薄暗い自室で、盤上の黒白に目を落とす。
碁を打つと、頭がクリアになってくる。
隣家の幼なじみはメキメキとその腕を上げているが、まだ負けるわけにはいかない。
意地になっている自分は、大人になりきれていないのだろうか。
まあ、まだ19歳だからして、未熟な部分も否めない。
冷静さを取り戻そうとしたはずの石の配置は、どこか攻撃的で、今の自分の昂ぶった心境をそのまま映し出しているようだった。

「……何を、焦っているんだか。」
溜息をつき、手元の扇子をぱちりと閉じる。
窓の外に広がる中庭の静寂が、さっきまで響いていたディスコの喧騒を遠い世界の出来事のように思わせる。
それにしても今日の悠理はひどかった。
テスト期間中だというのに、憂さ晴らしにディスコへ行きたがり、それに付き合わされた補僕たちは、良からぬ集団に喧嘩を売られ(逆かもしれない)、可憐と野梨子が標的となった挙句、当然のように大乱闘。
魅録が頃合いを見計らって警察に電話してくれたお陰で、混乱に乗じてその場から消えることが出来たが……危うく、明日の試験を受けられない羽目になるところだった。
ったく……あのトラブルメーカーはなんとかならないものか……。
とはいえ、わくわくする気分を否定することは出来ない。
あの野生児と過ごす刺激ある毎日。
時として命がけの事態に陥るが、有閑倶楽部として解決すると自信に繋がってゆく。
「ま……平和とは無縁ですな。

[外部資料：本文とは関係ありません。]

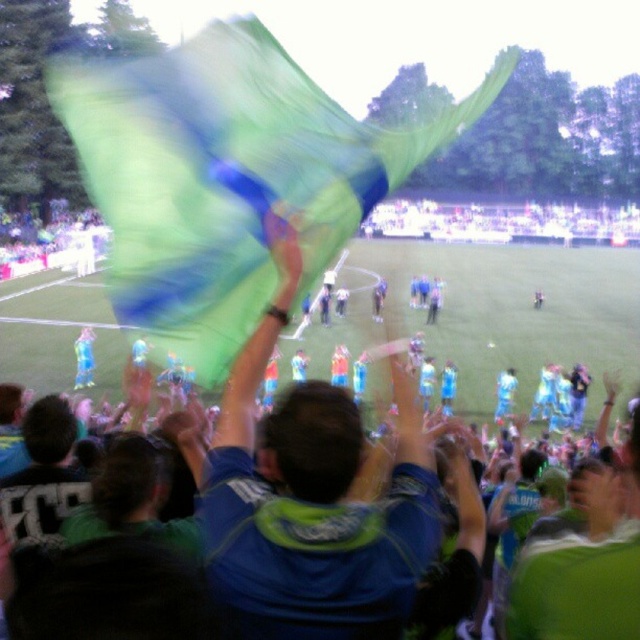 Question: Which point is farther from the camera taking this photo?

Choices:
 (A) (358, 292)
 (B) (348, 426)

Answer: (A)

Question: Is blue fabric at center positioned behind blue fabric flag at upper center?

Choices:
 (A) no
 (B) yes

Answer: (A)

Question: Is blue fabric at center below blue fabric flag at upper center?

Choices:
 (A) no
 (B) yes

Answer: (B)

Question: Can you confirm if blue fabric at center is positioned to the left of blue fabric flag at upper center?

Choices:
 (A) no
 (B) yes

Answer: (B)

Question: Which point is farther to the camera?

Choices:
 (A) (307, 387)
 (B) (614, 291)

Answer: (B) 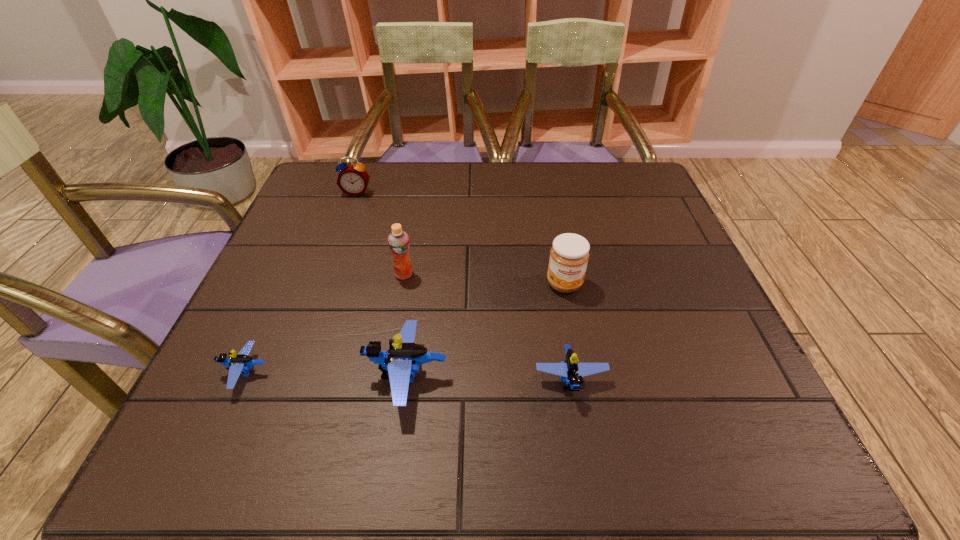 You are a GUI agent. You are given a task and a screenshot of the screen. Output one action in this format:
    pyautogui.click(x=<x>, y=<y>)
    Task: Click on the free space between the tallest Lego and the second tallest Lego
    This screenshot has width=960, height=540.
    Given the screenshot: What is the action you would take?
    pyautogui.click(x=489, y=378)

Where is `blank region between the tallest object and the rightmost Lego`? Image resolution: width=960 pixels, height=540 pixels. blank region between the tallest object and the rightmost Lego is located at coordinates (487, 327).

You are a GUI agent. You are given a task and a screenshot of the screen. Output one action in this format:
    pyautogui.click(x=<x>, y=<y>)
    Task: Click on the free space between the second shortest object and the jam
    This screenshot has width=960, height=540.
    Given the screenshot: What is the action you would take?
    pyautogui.click(x=567, y=332)

Find the location of a particular element. The image size is (960, 540). unoccupied area between the second Lego from left to right and the shortest Lego is located at coordinates (326, 375).

Identify the location of free space that is in between the jam and the tallest Lego. The image size is (960, 540). (486, 330).

Find the location of `vacant area that lies between the second Lego from right to left and the second tallest Lego`. vacant area that lies between the second Lego from right to left and the second tallest Lego is located at coordinates (489, 378).

Locate an element on the screen. object that stands as the fifth closest to the alarm clock is located at coordinates (570, 371).

The image size is (960, 540). I want to click on object that can be found as the fifth closest to the tallest Lego, so click(x=353, y=179).

Point out which Lego is positioned as the second nearest to the fifth object from right to left. Please provide its 2D coordinates. Your answer should be formatted as a tuple, i.e. [(x, y)], where the tuple contains the x and y coordinates of a point satisfying the conditions above.

[(239, 364)]

I want to click on Lego that is the third closest to the jam, so click(x=239, y=364).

」
持って生まれたトラブルメーカーの星のもと、よくぞ生き残ってきたと感心せざるを得ない。
彼女自身の性格もあるだろうが、それでも降り掛かる災は人より多い。
「目が離せない……」
ふと零れ出た自分の呟きに驚かされる。
たまに本気で憎たらしいと思えど、彼女から離れようと思ったことはない。
見て、守って、縋らせたい。
頼りある男と認識させたい。
馬鹿馬鹿しい意地ともいえるが……それが本音だ。
耳の奥にはまだ、悠理の甲高い笑い声や、窮地に立たされてもなお瞳を爛々と輝かせているあの表情が焼き付いて離れない。
無鉄砲な喧嘩好き。
自分の身に降りかかる火の粉を、楽しむかのように跳ね除けていく強さ。
その強さに惹かれているのか、それとも、自分が傍にいなければいつか本当に取り返しのつかない深みに嵌ってしまうのではないかという、身勝手な危惧か。
もしかすると、そのどちらもが自分という人間を構成する一部なのだと自覚する。
「守る、か」
その言葉を口の中で転がしてみる。
それは、かつて自分が理想としていた『余裕のある大人』の振る舞いとは、随分と趣の異なるものだ。
もっと泥臭く、もっと執着に近い。
欲望に塗れた何か──
そう、それは独占欲という言葉がしっくりきた。
盤上の碁石を拾い上げ、器に落とす。
乾いた音が室内に響く。
悠理という存在は、僕にとっての計算外だ。
どれほど論理的に思考を積み上げようとしても、彼女の言動、行動はその盤面をあっけなくひっくり返す。
でも、それでいいのかもしれない。
予定調和の人生なんて、退屈なだけだ。
有閑倶楽部として駆け抜ける日々は、予測不能なノイズに満ちている。
だが、そのノイズの渦中にいる悠理の背中を、誰よりも近くで見守る権利だけは、誰にも渡したくない。
「……まったく、世話の焼ける女です。」
苦笑しながら立ち上がり、夜空を見上げる。
月明かりが、少しだけ自分の迷いを照らしてくれたような気がした。
大人になるまでには、まだ長い時間がかかるだろう。
けれど、その過程で彼女の隣に立ち続けるという目標は、揺るぎないものだ。
さあ、次はどんな騒動が舞い込んでくるのか。
それを楽しみに待っている自分が可笑しく感じる。
期待半分、恐れ半分。
悠理の行く先へ、己の道が繋がっていると確信出来たなら、あとはもう迷っている暇はない。
「………覚悟してもらうとしますか。」
浮き立つ心を抑えながら、僕は碁盤の上の間違いないポジションに、白い石を置いた。